KMO in the promotion of tumor development and progression in hepatocellular carcinoma

BACKGROUND: Hepatocellular carcinoma (HCC) is one of the most common cancers and an important medical problem with poor prognosis. The role of messenger RNA (mRNA) has been broadly researched in the progression of different human cancers. Microarray analysis has demonstrated that kynurenine 3-monooxygenase (KMO) expression is lower in HCC, but the mechanism of KMO in regulating the development of HCC remains unknown.

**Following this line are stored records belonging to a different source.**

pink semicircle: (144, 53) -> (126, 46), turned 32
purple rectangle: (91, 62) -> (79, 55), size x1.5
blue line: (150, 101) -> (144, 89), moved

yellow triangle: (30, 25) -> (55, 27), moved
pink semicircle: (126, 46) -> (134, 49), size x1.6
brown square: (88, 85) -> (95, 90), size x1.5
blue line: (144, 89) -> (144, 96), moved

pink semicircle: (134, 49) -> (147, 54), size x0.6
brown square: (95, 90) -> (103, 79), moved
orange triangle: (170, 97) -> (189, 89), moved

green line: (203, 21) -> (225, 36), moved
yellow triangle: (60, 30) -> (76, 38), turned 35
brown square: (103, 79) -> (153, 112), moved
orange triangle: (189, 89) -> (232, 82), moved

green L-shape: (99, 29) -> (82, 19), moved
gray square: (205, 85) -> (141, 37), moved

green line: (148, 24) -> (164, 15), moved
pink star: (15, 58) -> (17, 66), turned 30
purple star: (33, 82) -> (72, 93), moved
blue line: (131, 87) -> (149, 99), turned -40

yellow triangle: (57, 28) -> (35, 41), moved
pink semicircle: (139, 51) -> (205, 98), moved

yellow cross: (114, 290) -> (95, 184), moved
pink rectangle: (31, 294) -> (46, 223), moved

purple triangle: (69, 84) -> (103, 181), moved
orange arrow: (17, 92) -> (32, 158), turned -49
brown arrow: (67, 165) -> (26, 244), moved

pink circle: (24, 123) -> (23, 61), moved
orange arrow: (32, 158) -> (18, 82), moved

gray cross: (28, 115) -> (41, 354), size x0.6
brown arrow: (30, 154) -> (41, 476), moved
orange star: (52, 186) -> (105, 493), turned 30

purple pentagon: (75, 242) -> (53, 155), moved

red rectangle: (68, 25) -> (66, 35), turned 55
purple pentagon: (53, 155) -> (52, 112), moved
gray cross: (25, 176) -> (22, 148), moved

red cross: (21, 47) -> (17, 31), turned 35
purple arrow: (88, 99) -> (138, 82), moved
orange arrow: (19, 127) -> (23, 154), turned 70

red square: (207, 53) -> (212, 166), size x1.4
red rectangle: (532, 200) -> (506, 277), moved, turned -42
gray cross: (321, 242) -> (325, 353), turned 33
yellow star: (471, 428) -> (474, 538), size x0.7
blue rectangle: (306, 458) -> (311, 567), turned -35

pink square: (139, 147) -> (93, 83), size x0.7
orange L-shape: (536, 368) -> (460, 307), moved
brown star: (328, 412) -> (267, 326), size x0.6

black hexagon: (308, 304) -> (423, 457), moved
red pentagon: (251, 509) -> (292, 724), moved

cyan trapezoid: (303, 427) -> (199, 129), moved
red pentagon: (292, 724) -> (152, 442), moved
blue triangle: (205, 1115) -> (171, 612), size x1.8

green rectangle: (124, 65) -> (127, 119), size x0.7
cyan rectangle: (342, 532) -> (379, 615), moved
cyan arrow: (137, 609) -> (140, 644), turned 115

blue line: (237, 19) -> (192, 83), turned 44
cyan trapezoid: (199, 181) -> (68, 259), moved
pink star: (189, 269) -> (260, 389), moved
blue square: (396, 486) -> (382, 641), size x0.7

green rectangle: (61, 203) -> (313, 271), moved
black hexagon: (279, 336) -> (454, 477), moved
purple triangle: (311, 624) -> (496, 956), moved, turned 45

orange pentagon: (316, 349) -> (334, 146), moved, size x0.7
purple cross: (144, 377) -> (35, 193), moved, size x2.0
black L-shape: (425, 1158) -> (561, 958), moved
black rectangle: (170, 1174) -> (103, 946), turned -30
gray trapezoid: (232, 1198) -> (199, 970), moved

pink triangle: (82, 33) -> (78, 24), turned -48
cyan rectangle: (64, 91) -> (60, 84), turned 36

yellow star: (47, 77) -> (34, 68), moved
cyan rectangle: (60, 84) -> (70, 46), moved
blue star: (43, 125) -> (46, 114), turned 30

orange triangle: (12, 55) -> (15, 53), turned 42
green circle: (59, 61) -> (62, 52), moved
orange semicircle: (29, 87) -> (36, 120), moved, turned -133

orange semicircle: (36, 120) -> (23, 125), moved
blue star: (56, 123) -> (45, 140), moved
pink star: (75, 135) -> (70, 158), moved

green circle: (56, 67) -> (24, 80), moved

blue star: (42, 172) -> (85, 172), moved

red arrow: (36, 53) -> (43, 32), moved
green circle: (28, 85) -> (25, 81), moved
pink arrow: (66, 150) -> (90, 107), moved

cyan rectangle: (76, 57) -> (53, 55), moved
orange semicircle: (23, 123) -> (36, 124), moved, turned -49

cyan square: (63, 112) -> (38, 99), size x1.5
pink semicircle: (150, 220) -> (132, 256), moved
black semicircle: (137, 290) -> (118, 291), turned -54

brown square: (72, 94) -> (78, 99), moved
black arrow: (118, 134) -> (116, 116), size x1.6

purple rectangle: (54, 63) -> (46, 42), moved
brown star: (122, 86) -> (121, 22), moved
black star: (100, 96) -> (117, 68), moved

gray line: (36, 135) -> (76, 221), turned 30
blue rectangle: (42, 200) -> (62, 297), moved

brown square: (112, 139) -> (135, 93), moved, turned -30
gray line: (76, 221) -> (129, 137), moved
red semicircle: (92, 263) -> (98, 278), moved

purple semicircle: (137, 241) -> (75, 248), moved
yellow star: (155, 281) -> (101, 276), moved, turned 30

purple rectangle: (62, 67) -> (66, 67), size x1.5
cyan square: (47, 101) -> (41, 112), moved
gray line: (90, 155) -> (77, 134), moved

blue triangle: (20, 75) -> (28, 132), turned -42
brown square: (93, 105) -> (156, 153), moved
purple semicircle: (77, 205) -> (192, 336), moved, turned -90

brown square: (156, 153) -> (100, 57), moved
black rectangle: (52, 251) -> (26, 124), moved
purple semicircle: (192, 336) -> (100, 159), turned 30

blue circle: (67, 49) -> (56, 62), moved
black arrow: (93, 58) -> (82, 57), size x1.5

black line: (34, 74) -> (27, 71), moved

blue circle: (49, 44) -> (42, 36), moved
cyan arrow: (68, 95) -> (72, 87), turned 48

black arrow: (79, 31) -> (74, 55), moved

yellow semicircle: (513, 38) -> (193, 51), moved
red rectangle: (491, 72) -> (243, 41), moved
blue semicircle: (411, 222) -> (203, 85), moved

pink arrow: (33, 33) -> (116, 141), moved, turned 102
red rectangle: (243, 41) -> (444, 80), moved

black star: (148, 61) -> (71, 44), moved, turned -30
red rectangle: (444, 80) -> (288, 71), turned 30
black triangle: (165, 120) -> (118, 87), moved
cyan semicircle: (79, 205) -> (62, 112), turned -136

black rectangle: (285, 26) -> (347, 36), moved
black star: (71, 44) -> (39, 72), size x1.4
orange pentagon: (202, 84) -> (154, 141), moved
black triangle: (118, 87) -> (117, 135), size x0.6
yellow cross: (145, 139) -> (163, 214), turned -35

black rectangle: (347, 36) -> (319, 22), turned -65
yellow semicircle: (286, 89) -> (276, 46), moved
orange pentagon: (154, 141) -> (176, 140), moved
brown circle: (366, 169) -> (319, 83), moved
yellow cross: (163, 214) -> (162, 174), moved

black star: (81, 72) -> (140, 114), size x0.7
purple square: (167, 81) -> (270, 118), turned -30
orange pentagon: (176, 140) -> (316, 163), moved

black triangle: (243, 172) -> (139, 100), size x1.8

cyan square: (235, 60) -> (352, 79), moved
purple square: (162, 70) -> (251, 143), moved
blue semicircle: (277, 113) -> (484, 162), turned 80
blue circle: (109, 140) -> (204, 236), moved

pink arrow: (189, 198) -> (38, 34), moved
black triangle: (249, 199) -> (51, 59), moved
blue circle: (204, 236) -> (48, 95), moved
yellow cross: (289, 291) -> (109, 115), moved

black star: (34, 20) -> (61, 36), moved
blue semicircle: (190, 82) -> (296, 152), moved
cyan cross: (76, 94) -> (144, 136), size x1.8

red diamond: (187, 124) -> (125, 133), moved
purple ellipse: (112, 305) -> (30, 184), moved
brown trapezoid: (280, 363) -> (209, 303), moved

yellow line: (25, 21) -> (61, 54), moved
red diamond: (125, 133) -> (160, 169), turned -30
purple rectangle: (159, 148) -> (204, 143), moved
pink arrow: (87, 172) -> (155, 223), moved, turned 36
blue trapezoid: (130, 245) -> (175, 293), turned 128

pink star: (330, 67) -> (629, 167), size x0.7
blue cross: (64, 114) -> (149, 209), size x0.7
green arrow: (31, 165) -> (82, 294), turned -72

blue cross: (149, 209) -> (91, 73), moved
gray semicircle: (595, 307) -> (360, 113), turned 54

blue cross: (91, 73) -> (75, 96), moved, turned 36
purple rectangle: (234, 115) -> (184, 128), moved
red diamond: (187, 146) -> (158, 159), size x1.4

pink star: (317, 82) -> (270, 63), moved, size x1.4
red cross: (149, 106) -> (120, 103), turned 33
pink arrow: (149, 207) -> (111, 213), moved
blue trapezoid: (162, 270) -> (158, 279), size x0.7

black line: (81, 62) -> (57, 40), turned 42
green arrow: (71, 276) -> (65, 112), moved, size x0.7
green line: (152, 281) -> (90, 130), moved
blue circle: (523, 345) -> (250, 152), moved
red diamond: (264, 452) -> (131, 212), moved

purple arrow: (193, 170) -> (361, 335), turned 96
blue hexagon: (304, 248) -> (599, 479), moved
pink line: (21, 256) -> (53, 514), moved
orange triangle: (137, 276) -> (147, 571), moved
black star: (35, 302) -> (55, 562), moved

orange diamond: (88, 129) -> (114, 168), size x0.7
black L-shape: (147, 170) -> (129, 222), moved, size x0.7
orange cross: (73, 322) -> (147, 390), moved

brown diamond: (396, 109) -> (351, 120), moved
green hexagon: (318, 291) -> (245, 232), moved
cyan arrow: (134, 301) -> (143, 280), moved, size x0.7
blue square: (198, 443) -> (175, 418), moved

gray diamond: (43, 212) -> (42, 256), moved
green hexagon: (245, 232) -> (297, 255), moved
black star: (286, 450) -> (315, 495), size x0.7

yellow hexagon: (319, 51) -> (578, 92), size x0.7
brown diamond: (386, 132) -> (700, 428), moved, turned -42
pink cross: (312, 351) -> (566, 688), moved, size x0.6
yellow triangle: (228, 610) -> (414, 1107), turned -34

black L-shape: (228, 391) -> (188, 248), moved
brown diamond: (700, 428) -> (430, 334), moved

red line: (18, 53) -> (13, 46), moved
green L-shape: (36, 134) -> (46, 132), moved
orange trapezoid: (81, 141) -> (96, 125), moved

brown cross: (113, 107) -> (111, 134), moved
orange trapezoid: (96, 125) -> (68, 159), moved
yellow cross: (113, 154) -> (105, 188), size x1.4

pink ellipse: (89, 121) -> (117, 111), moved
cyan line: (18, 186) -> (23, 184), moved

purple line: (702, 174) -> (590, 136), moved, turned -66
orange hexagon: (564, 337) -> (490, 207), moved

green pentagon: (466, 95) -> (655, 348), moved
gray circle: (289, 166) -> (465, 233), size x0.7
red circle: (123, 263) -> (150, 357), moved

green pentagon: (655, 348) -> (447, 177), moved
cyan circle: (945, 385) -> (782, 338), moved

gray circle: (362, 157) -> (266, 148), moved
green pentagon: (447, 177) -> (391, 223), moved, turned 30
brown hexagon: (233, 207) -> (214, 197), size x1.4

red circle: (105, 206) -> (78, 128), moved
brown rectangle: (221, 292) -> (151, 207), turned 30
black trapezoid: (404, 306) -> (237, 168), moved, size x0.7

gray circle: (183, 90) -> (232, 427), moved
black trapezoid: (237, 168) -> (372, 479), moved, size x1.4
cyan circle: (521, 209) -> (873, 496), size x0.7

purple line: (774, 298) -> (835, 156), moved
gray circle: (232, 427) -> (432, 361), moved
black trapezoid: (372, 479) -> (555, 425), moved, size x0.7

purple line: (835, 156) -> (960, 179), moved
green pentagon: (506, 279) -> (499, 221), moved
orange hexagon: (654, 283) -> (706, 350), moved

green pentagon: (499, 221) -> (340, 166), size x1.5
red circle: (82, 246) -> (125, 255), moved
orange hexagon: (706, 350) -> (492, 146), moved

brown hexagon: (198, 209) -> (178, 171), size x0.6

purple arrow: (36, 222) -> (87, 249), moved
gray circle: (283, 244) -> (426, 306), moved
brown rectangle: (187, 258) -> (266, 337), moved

METHODS: Through comprehensive bioinformatics analysis of GSE101728 and GSE88839, including Gene Ontology (GO) and Kyoto Encyclopedia of Genes and Genomes (KEGG) enrichment, protein-protein interaction (PPI) network analysis, gene expression, and overall survival (OS) analysis, KMO was selected as the candidate molecular marker in HCC. The expression of KMO at the protein and RNA level was evaluated by Western blotting (WB) and quantitative real-time polymerase chain reaction (qRT-PCR). Furthermore, the cell proliferation, migration, invasion, and apoptosis, and the protein levels of epithelial-mesenchymal transition (EMT) markers were examined with Cell Counting Kit 8 (CCK-8) assays, Transwell assay, flow cytometry, and WB. RESULTS: Through comprehensive bioinformatics analysis, we found that the low expression of KMO in HCC is not conducive to a good prognosis of HCC. Then, through in vitro cell experiments, we found that low expression of KMO promoted HCC proliferation, invasion, metastasis, EMT, and cell apoptosis. Additionally, hsa-miR-3613-5p was found to be highly expressed in HCC cells and could negatively regulate the expression of KMO. Moreover, hsa-miR-3613-5p was found to be the target microRNA (miRNA) of KMO according to qRT-PCR verification. CONCLUSIONS: KMO plays an important role in the early diagnosis, prognosis, occurrence, and development of liver cancer, and may target miR-3613-5p to function. This represents a novel insight into understanding the molecular mechanisms of HCC.